(Pub. By St. Martin’s Press, NY, NY, 1999, 269pp.)
We just got back from a week with the granddaughters at Kaw Lake, near Ponca City, OK. More on that later, but between no TV and two days of rain, I got to enjoy some overdue reading
By the time Chris Duff wrote On Celtic Tides, he had paddled 14,000 miles, including The Great Loop, and around England, Wales and Scotland. Here, he returns to become the first person to circumnavigate Ireland by paddle. It is not only a story of managing some of the worst storms, rips, overfalls, and other sea hazards that the earth has to offer, but a chance to visit the cradle of his own family’s heritage.
The trip takes him 1,200 miles and 13 weeks to complete.
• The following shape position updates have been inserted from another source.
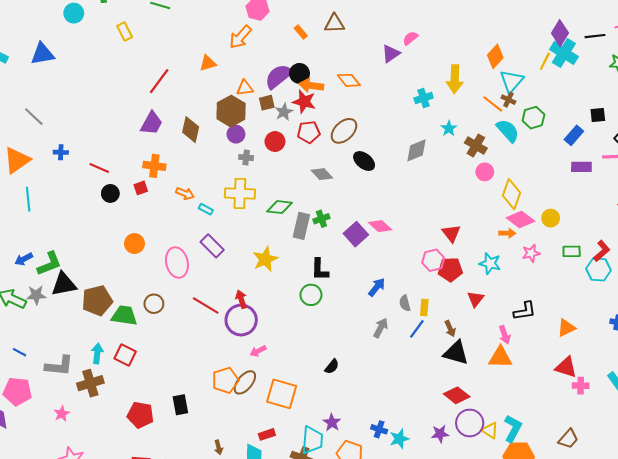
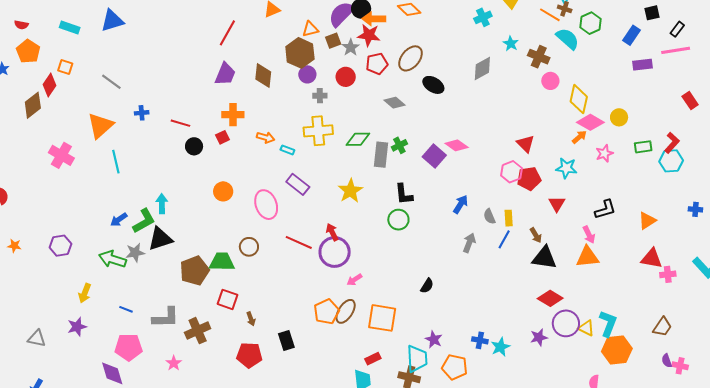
orange arrow: (507, 233) -> (579, 137), turned -35
brown pentagon: (97, 301) -> (194, 271), moved
cyan arrow: (97, 353) -> (162, 204), moved
brown arrow: (218, 447) -> (251, 319), moved

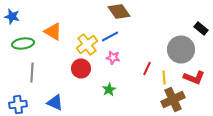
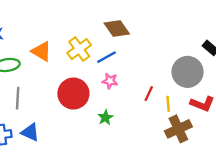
yellow cross: (87, 44) -> (79, 49), moved
red circle: (81, 68) -> (73, 94), size x1.4
blue triangle: (55, 102) -> (30, 132), moved

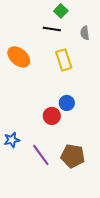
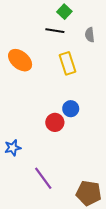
purple line: (41, 155) -> (43, 178), moved
brown pentagon: (73, 156) -> (89, 193), moved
The account of the passage that he sets forth in the book is some of the finest writings about such an undertaking that I’ve read. The reader gets to visit 4,000 year old castles, crofter cottages, monasteries, and the stone beehive huts that had been the homes of monks at the dawn of Christianity. These un-mortared stone structures are so well constructed that they still stand intact. The author even slept one night in a monk’s hut to share the experience of sleeping on a stone ledge protruding from the wall. The reader follows as Chris paddles around bold and threatening headlands, makes his way along 15-mile long unbroken cliffs that rise 600-feet straight from the sea, and meets some of the most interesting people who share their equally interesting stories of lives on Ireland and some of its remote off-lying islands. This is a trip narrative that reads with the intensity of a murder or spy mystery.